Sentindo-se bem, ficou
residindo aí, satisfeita, almoçando, jantando e ceando, sem no entanto ver
pessoa alguma, o que de algum modo a impressionava.
A única coisa que
quebrava o silêncio desse palácio, era um papagaio, que falava dentro de um
quarto fechado e cujas portas jamais se abriam.
***
Havia algum tempo já que
Amanda ali se achava, vivendo, cada vez mais serena e feliz, apenas muitíssimo
triste, quando um dia, lhe apareceu um moço, formoso, ricamente vestido.

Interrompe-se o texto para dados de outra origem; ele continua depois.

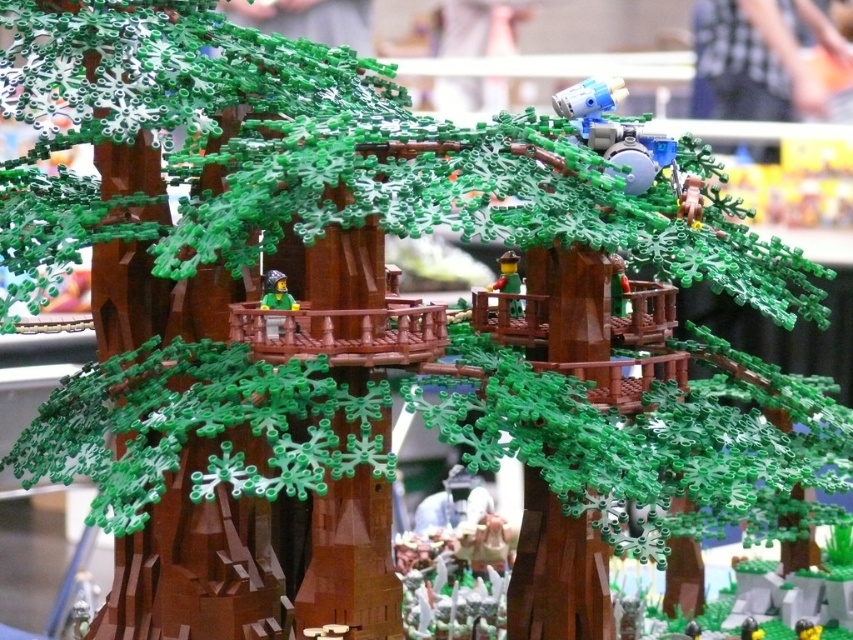 You are a LEGO figure trying to reach the smooth brown figure at center from the green matte minifigure at center. Which direction should you move to get closer?

The green matte minifigure at center is already closer to the viewer than the smooth brown figure at center, so to reach the smooth brown figure at center, you should move backward away from the viewer.

You are a LEGO figure trying to reach the smooth brown figure at center from the green matte minifigure at center. The maximum distance you can jump is 25 centimeters. Can you reach them in one jump?

The distance between the green matte minifigure at center and the smooth brown figure at center is 27.60 centimeters, which is greater than your maximum jump distance of 25 centimeters. Therefore, you cannot reach them in one jump.

You are a visitor looking at the LEGO treehouse scene. You notice a point marked at coordinates (276, 292). What is located at that point?

The point at coordinates (276, 292) indicates the green matte minifigure at center.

Entregou-lhe ele a chave do quarto, dizendo que podia abri-lo, o que fez sem
mais demora.
Foi um deslumbramento.
Ficou maravilhada de ver papagaio tão grande, tão bonito, de asas tão douradas
que parecia o sol, e tendo na cabeça um diamante de inexcedível preço, e lindo,
lindíssimo, sem igual no mundo.
Ao ver aproximar-se a
moça, a ave sacudiu as penas, contentíssima, e disse:
— Bons-dias, princesa
Amanda, filha do rei Marval! Como vem tão bonita, tão formosa!
— Mais
formoso do que eu, és tu, meu lindo papagaio dourado...
Ainda bem não havia
terminado a última palavra, e o papagaio transformou-se no lindo moço que lhe
tinha aparecido para lhe dar a chave do quarto.
Esse moço era sua alteza
o príncipe imperial Calcim, filho e herdeiro de Manarés XI, imperador da região
das Pedras Raras. Fora transformado num papagaio, e deveria permanecer nesse
estado até encontrar uma princesa que descobrisse o palácio subterrâneo e o
desencantasse.
Assim, meses após,
celebrou-se o seu casamento com Amanda, comparecendo cinco reis tributários do
imperador Manarés XI, entre os quais se achava o rei Marval para beijarem a mão
da noiva.
Todos os outros beijaram
a mão da princesa, mas, quando chegou a vez de Marval, a nova imperatriz
recusou-a.
Escandalizado com tão
grave injúria, à vista dos outros reis, Marval perguntou o motivo do procedimento da princesa.
Calcim, querendo dar uma
satisfação da recusa, perguntou a Amanda por que assim procedia com um rei tão
ilustre e senhor de uma nação poderosa e amiga.
A moça narrou, então, a
sua história, que foi ouvida por todos com a máxima atenção. Marval foi muito
censurado, mas, mostrando-se arrependido, obteve o seu perdão, e viveu feliz
ainda muitos anos.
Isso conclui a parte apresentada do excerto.